After that there was no gainsaying him. He was supreme. Even Mrs. Smith admitted it.
"Yes," she said, smiling and shaking a playful finger at him, "you're ahead just now; but remember, you're older than we are. You just give us time!"
CHAPTER XXXVI
PASSING PICTURES
As our train crossed the Great Salt Lake the farther shores were glistening in a golden haze, half real, half mirage, like the shores of Pæstum as you see them from the monastery at Amalfi on a sunny day. Beyond the lake a portion of the desert was glazed with a curious thin film of water—evidently overflow—in which the forms of stony hills at the margin of the waste were reflected so clearly that the eye could not determine the exact point of meeting between cliff and plain. Farther out in the desert there was no water, and as we left the hills behind, the world became a great white arid reach, flat as only moist sand can be flat, and tragic in its desolation.
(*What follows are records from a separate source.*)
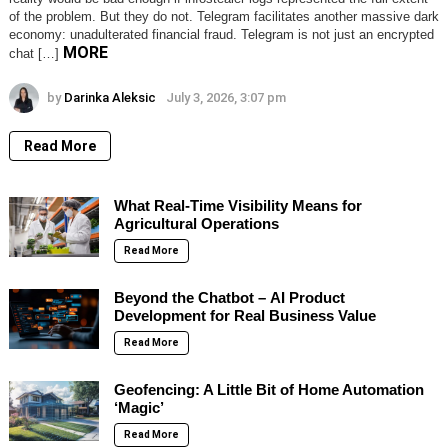
of the problem. But they do not. Telegram facilitates another massive dark
economy: unadulterated financial fraud. Telegram is not just an encrypted
MORE
chat […]
by
Darinka Aleksic
July 3, 2026, 3:07 pm
Read More
What Real-Time Visibility Means for
Agricultural Operations
Read More
Beyond the Chatbot – AI Product
Development for Real Business Value
Read More
Geofencing: A Little Bit of Home Automation
‘Magic’
Read More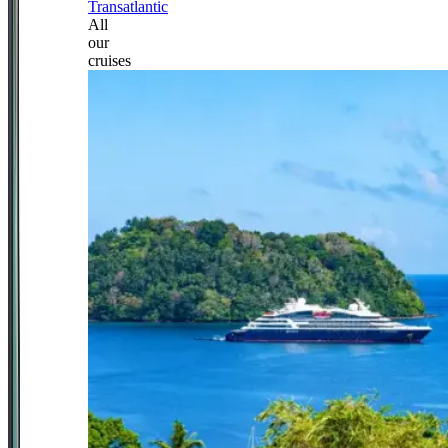
Transatlantic
All
our
cruises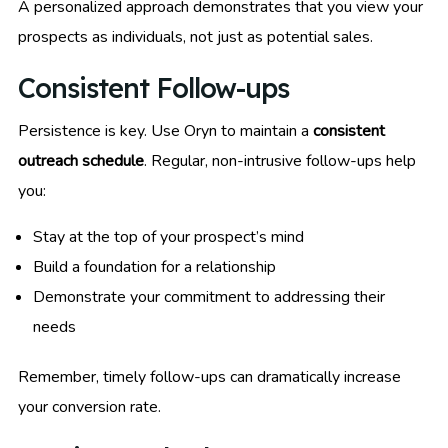
A personalized approach demonstrates that you view your
prospects as individuals, not just as potential sales.
Consistent Follow-ups
Persistence is key. Use Oryn to maintain a
consistent
outreach schedule
. Regular, non-intrusive follow-ups help
you:
Stay at the top of your prospect’s mind
Build a foundation for a relationship
Demonstrate your commitment to addressing their
needs
Remember, timely follow-ups can dramatically increase
your conversion rate.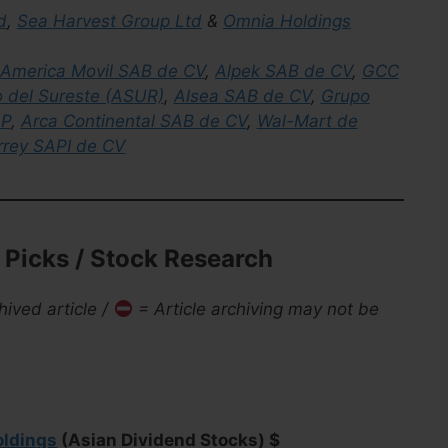
d
,
Sea Harvest Group Ltd
&
Omnia Holdings
America Movil SAB de CV
,
Alpek SAB de CV
,
GCC
o del Sureste (ASUR)
,
Alsea SAB de CV
,
Grupo
AP
,
Arca Continental SAB de CV
,
Wal-Mart de
rrey SAPI de CV
Picks / Stock Research
hived article /
= Article archiving may not be
oldings
(Asian Dividend Stocks) $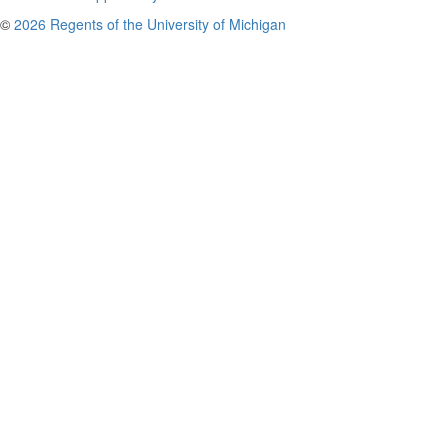
©
2026 Regents of the University of Michigan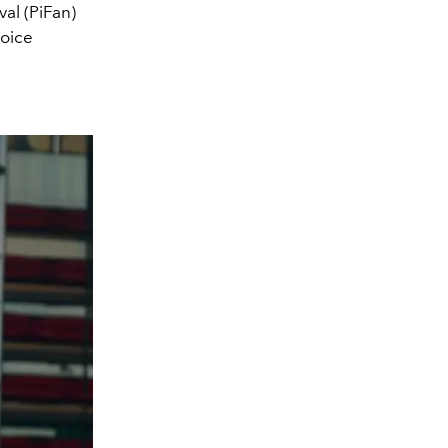
al (PiFan)
hoice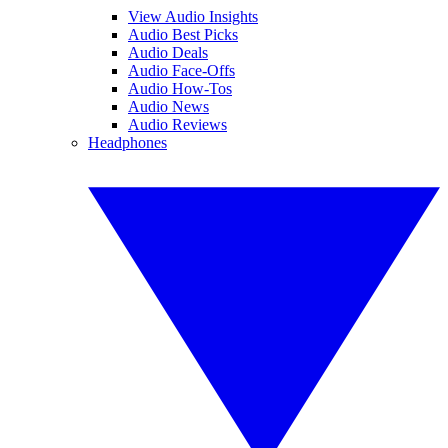
View Audio Insights
Audio Best Picks
Audio Deals
Audio Face-Offs
Audio How-Tos
Audio News
Audio Reviews
Headphones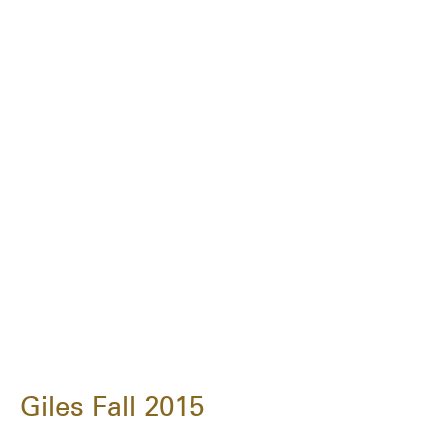
Giles Fall 2015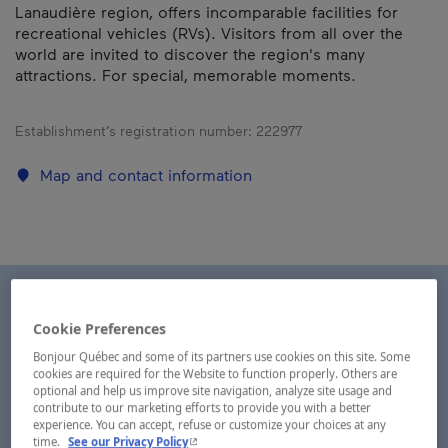
Lanaudière region, offers incomparable facilities for
recreational vehicles (RVs). Visitors from all over the
world are invited to discover the region's many
attractions. For special, memorable moments.
Establishment’s registration number:
222977
Map and contact information
Cookie Preferences
Bonjour Québec and some of its partners use cookies on this site. Some
cookies are required for the Website to function properly. Others are
optional and help us improve site navigation, analyze site usage and
contribute to our marketing efforts to provide you with a better
experience. You can accept, refuse or customize your choices at any
- This hyperlink will open in a new window.
time.
See our Privacy Policy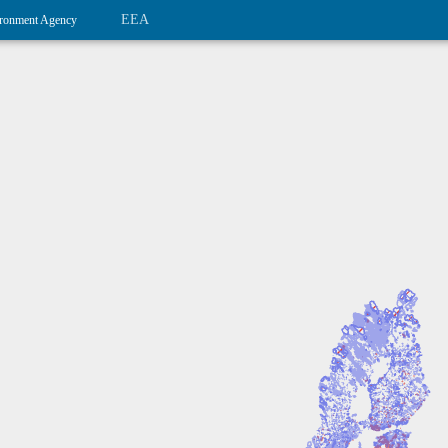
EEA
ronment Agency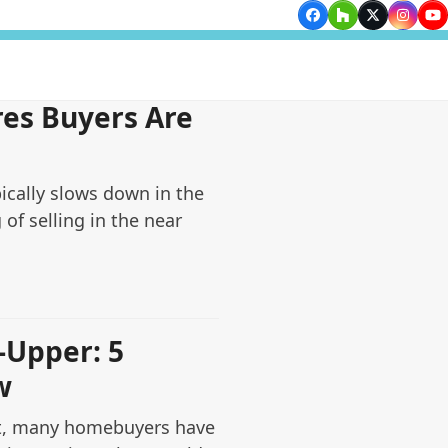
Facebook
Houzz
Twitter
Insta
Yo
es Buyers Are
ically slows down in the
g of selling in the near
-Upper: 5
w
t, many homebuyers have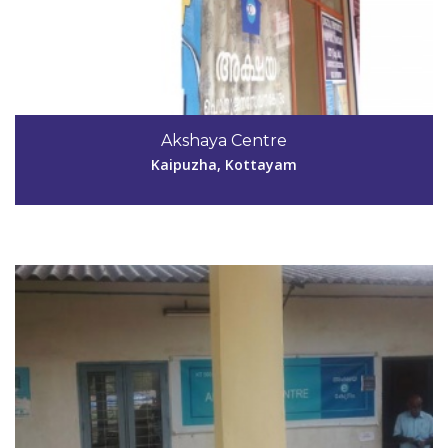
Code #KTM032
0481-2713815
Akshaya Centre
mp_prakash223@yahoo.com
Kaipuzha, Kottayam
View Details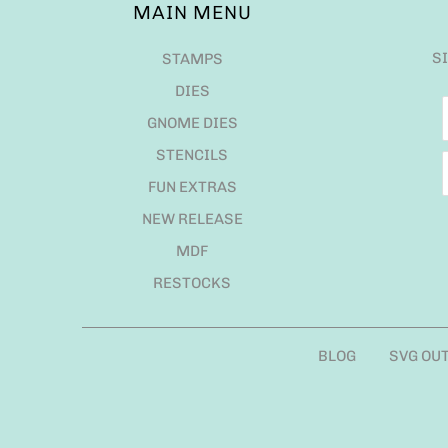
MAIN MENU
S
STAMPS
DIES
GNOME DIES
STENCILS
FUN EXTRAS
NEW RELEASE
MDF
RESTOCKS
BLOG
SVG OU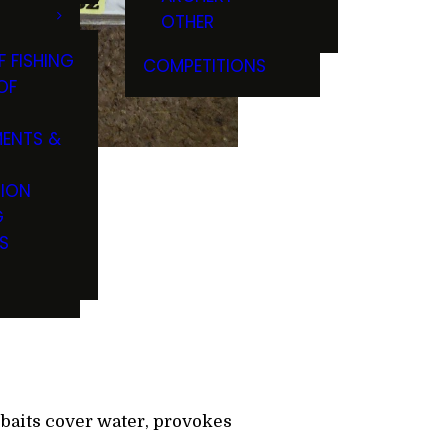
OTHER
F FISHING
COMPETITIONS
OF
ENTS &
TION
G
S
zbaits cover water, provokes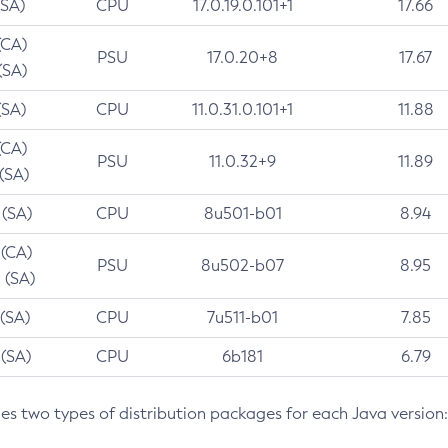
(SA)
CPU
17.0.19.0.101+1
17.66
(CA)
PSU
17.0.20+8
17.67
(SA)
(SA)
CPU
11.0.31.0.101+1
11.88
(CA)
PSU
11.0.32+9
11.89
 (SA)
 (SA)
CPU
8u501-b01
8.94
 (CA)
PSU
8u502-b07
8.95
 (SA)
 (SA)
CPU
7u511-b01
7.85
 (SA)
CPU
6b181
6.79
des two types of distribution packages for each Java version: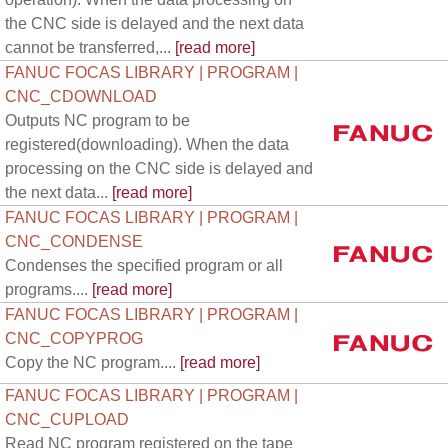
the CNC side is delayed and the next data
cannot be transferred,...
[read more]
FANUC FOCAS LIBRARY | PROGRAM |
CNC_CDOWNLOAD
Outputs NC program to be
registered(downloading). When the data
processing on the CNC side is delayed and
the next data...
[read more]
FANUC FOCAS LIBRARY | PROGRAM |
CNC_CONDENSE
Condenses the specified program or all
programs....
[read more]
FANUC FOCAS LIBRARY | PROGRAM |
CNC_COPYPROG
Copy the NC program....
[read more]
FANUC FOCAS LIBRARY | PROGRAM |
CNC_CUPLOAD
Read NC program registered on the tape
For a time nothing, literally, was visible but sky and desert, save for a line of telegraph poles, rising forlornly beside the right-of-way.
I found the desert impressive, but my companion, whose luncheon had not agreed with him, declared that it was not up to specifications.
"Any one who is familiar with Frederick Remington's drawings," he said, "knows that there must be skeletons and buffalo skulls stuck around on deserts."
I was about to explain that the Western Pacific was a new railroad and that probably they had not yet found time to do their landscape gardening along the line, when, far ahead, I caught sight of a dark dot on the sand. I kept my eye on it. As our train overtook it, it began to assume form, and at last I saw that it was actually a prairie schooner. Presently we passed it. It was moving slowly along, a few hundred yards from the track. The horses were walking; their heads were down and they looked tired. The man who was driving was the only human being visible; he was hunched over, and when the train went by, he never so much as turned his head.
The picture was perfect. Even my companion admitted that, and ceased to demand skulls and skeletons. And when, two or three hours later, after having crossed the desert and worked our way into the hills, we saw a full-fledged cowboy on a pinto pony, we felt that the Western Pacific railroad was complete in its theatrical accessories.